16. Quebec Psychiatric Association discussion paper on “Access to Medical Assistance in Dying for People with Mental Disorders,” November 2020. Here are just a few examples of precautions suggested by the Association: “the assessment of decision-making capacity should be longitudinal and conducted throughout the required clinical meetings and not based on a single meeting. Assessment must go beyond cognitive criteria and take into account emotional reactions, interpersonal dynamics and values resulting from the disorder, which negatively affect the patient’s ability to weigh options and make judgments.” Furthermore, "If a person’s suffering is based on irrational, dysfunctional, or pathological beliefs or emotions, it may not be appropriate to proceed with MAID." They acknowledge the great difficulty if not impossibility of being certain about the long-term prognosis of psychiatric disorders, but they note “It would be tempting to say that no action should be taken without a 100% level of certainty. The truth is that uncertainty can exist even in cases of physical illness as well as physical and psychiatric comorbidity. MD-SUMC cases are no exception.” (For example, the prognosis and irremediable nature of chronic pain conditions may also be uncertain). They suggest (without expecting 100% certainty) that “The incurability of a mental disorder could therefore only be determined at the end of a long process, after attempting several treatments and assessing their effects.” A majority of psychiatrists surveyed for the paper said that the person should have been living with the condition for at least five years before making a MAiD request, and many said ten years. The Association also proposes a structure for prospective oversight of the assessment process.

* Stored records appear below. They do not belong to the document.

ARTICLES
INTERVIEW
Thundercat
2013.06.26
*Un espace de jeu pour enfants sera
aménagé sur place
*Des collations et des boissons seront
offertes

17. There may need to be exceptions to that rule in very occasional situations where the family is actually part of the patient’s problem in a destructive and obstructionist way.

18. In patients with cyclical / episodic disorders such as bipolar disorder, it is not unusual for treatment approaches to cycle between beneficence and autonomy. But wherever possible, patients have the right to autonomy and control over their own lives.

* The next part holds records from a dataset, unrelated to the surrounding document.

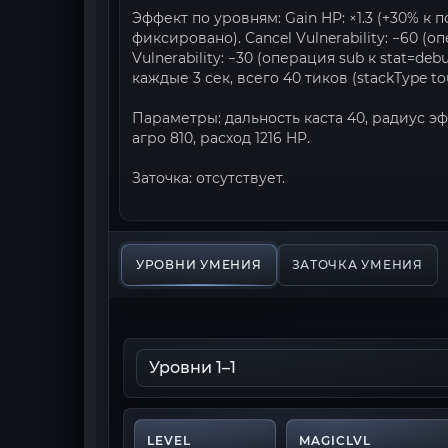
Эффект по уровням: Gain HP: ×1.3 (+30% к
фиксировано). Cancel Vulnerability: −60 (о
Vulnerability: −30 (операция sub к stat=d
каждые 3 сек, всего 40 тиков (stackType tou
Параметры: дальность каста 40, радиус эф
агро 810, расход 1216 HP.
Заточка: отсутствует.
УРОВНИ УМЕНИЯ
ЗАТОЧКА УМЕНИЯ
LEVEL
MAGICLVL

An increased emphasis on patient autonomy and choice will also serve to promote personal responsibility, which could be especially therapeutic for personality disordered individuals who undermine their own personal growth by repeatedly using threats of suicide to try to get others to assume responsibility for their own safety.

19. It is also worth noting that there are a great many life-and-death situations not involving mental disorders in which patients are allowed to make choices that doctors would consider profoundly irrational and indicative of extremely poor judgement—for example, refusing curative chemotherapy in favor of “natural” alternative therapies and spiritual “cures.” This of course is not the same as actively assisting the person to die, but it does illustrate that the right to autonomy is prioritized in many other life-and-death decisions even when the decision is clearly irrational and the patient is displaying extremely poor judgement. In cases of MAiD for MD-SUMC, a much higher bar will certainly be set in trying to ensure that the decision to request MAiD is rational and reasonable.

20. Verhofstadt, M., Thienpont, L., & Peters, G. (2017).